Tougher terms for hedge funds


Date: Monday, July 30, 2007
Author: Anuj Gangahar, FT.com

Investment banks are responding to rising credit concerns by imposing tougher lending terms on hedge funds, in a move that threatens to exacerbate investor unease in the financial markets.

Prime brokerage departments at several investment banks have raised their margin requirements for certain hedge fund clients as they seek to insure themselves against the possibility of new hedge fund collapses as a result of the recent market turmoil.

"Financing terms for hedge funds are being tightened and this is forcing a further deleveraging of risk across global markets," said Gerald Lucas, senior investment adviser at Deutsche Bank.

One prime broker said his bank had started examining its lending criteria in the wake of the much-publicised problems at two hedge funds run by Bear Stearns.

"Recently we have broadened our stricter standards to funds beyond those with exposure to US mortgage market. I'd say this is now a pretty broad-based retreat from leverage."

The move could raise pressure on parts of the hedge fund sector, since it comes at a time when performance at some groups has slumped as a result of market swings.

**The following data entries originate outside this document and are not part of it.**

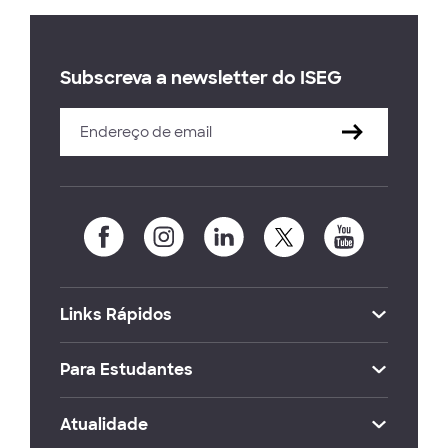
Subscreva a newsletter do ISEG
Links Rápidos
Para Estudantes
Atualidade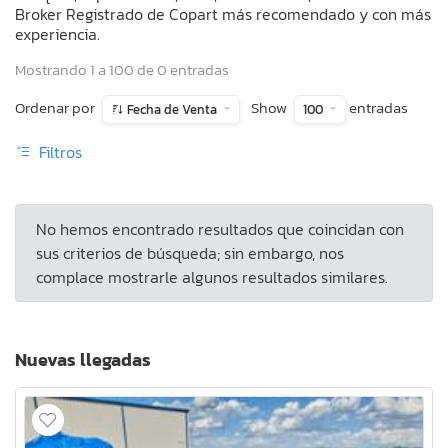
Broker Registrado de Copart más recomendado y con más
experiencia.
Mostrando 1 a 100 de 0 entradas
Ordenar por
Show
entradas
Fecha de Venta
100
Filtros
No hemos encontrado resultados que coincidan con
sus criterios de búsqueda; sin embargo, nos
complace mostrarle algunos resultados similares.
Nuevas llegadas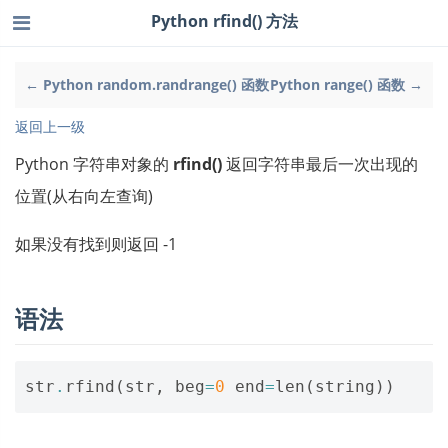
Python rfind() 方法
← Python random.randrange() 函数
Python range() 函数 →
返回上一级
Python 字符串对象的
rfind()
返回字符串最后一次出现的
位置(从右向左查询)
如果没有找到则返回 -1
语法
str
.
rfind
(
str
,
beg
=
0
end
=
len
(
string
))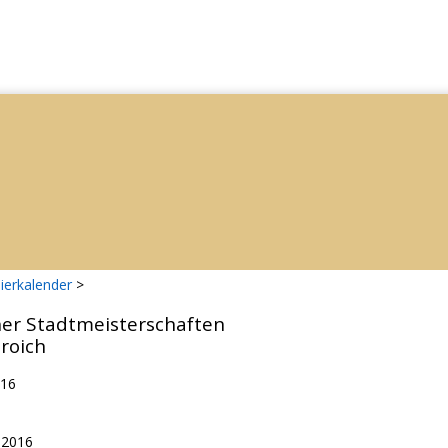
ierkalender
>
her Stadtmeisterschaften
roich
016
.2016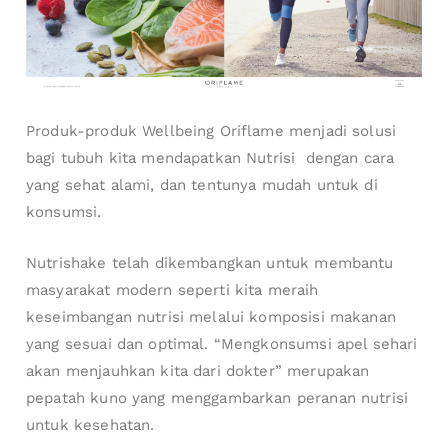
Produk-produk Wellbeing Oriflame menjadi solusi
bagi tubuh kita mendapatkan Nutrisi dengan cara
yang sehat alami, dan tentunya mudah untuk di
konsumsi.
Nutrishake telah dikembangkan untuk membantu
masyarakat modern seperti kita meraih
keseimbangan nutrisi melalui komposisi makanan
yang sesuai dan optimal. “Mengkonsumsi apel sehari
akan menjauhkan kita dari dokter” merupakan
pepatah kuno yang menggambarkan peranan nutrisi
untuk kesehatan.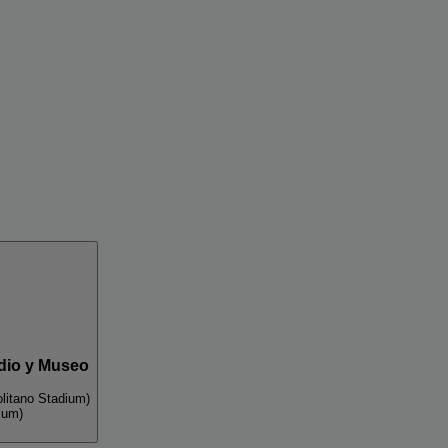
adio y Museo
olitano Stadium)
ium)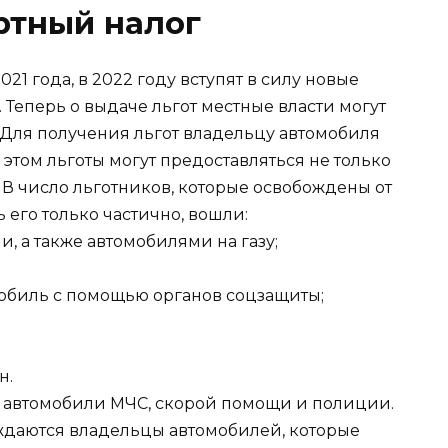
ртный налог
021 года, в 2022 году вступят в силу новые
 Теперь о выдаче льгот местные власти могут
Для получения льгот владельцу автомобиля
 этом льготы могут предоставляться не только
 В число льготников, которые освобождены от
 его только частично, вошли:
и, а также автомобилями на газу;
мобиль с помощью органов соцзащиты;
н.
т автомобили МЧС, скорой помощи и полиции.
ождаются владельцы автомобилей, которые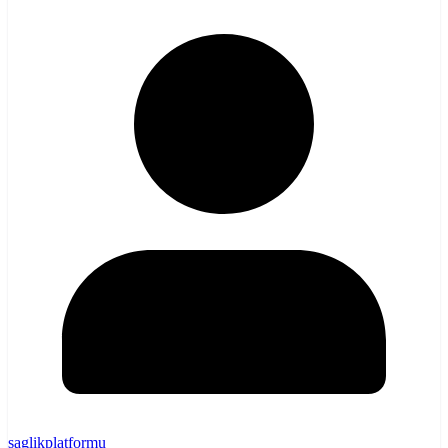
saglikplatformu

The average hedge fund, across all strategies, returned0.8 per cent in June, down from 2.3 per cent in May, according to Credit Suisse Tremont.

Fixed income-focused hedge funds were the worst affected, returning just 0.2 per cent in June.

If a hedge fund's performance deteriorates sufficiently, its prime broker's bank can demand that it sells assets to repay loans.

Ciaran O'Hagan, strategist at Société Générale, said: "Borrowers [now] find it harder to finance their leverage and that is proving a millstone for all risk-based strategies."

The stricter approach to lending to hedge funds by investment banks comes as markets continue to suffer as a result ofconcerns about the state of the US credit markets.